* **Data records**
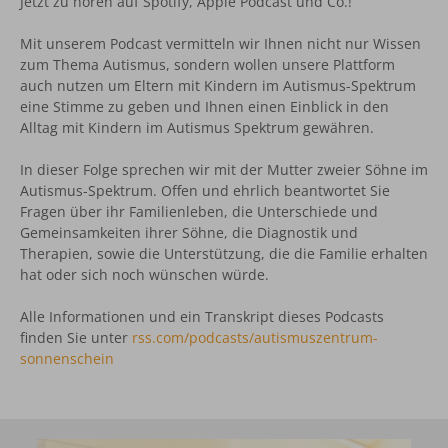
Jetzt zu hören auf Spotify, Apple Podcast und Co.!
Mit unserem Podcast vermitteln wir Ihnen nicht nur Wissen
zum Thema Autismus, sondern wollen unsere Plattform
auch nutzen um Eltern mit Kindern im Autismus-Spektrum
eine Stimme zu geben und Ihnen einen Einblick in den
Alltag mit Kindern im Autismus Spektrum gewähren.
In dieser Folge sprechen wir mit der Mutter zweier Söhne im
Autismus-Spektrum. Offen und ehrlich beantwortet Sie
Fragen über ihr Familienleben, die Unterschiede und
Gemeinsamkeiten ihrer Söhne, die Diagnostik und
Therapien, sowie die Unterstützung, die die Familie erhalten
hat oder sich noch wünschen würde.
Alle Informationen und ein Transkript dieses Podcasts
finden Sie unter
rss.com/podcasts/autismuszentrum-
sonnenschein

* **PROBLEM DESCRIPTION**
The lines from the one holding "auch nutzen um" to the end of the entries are to be repeated exactly, with both ends included and nothing else.

* **ANSWER AREA**
auch nutzen um Eltern mit Kindern im Autismus-Spektrum
eine Stimme zu geben und Ihnen einen Einblick in den
Alltag mit Kindern im Autismus Spektrum gewähren.
In dieser Folge sprechen wir mit der Mutter zweier Söhne im
Autismus-Spektrum. Offen und ehrlich beantwortet Sie
Fragen über ihr Familienleben, die Unterschiede und
Gemeinsamkeiten ihrer Söhne, die Diagnostik und
Therapien, sowie die Unterstützung, die die Familie erhalten
hat oder sich noch wünschen würde.
Alle Informationen und ein Transkript dieses Podcasts
finden Sie unter
rss.com/podcasts/autismuszentrum-
sonnenschein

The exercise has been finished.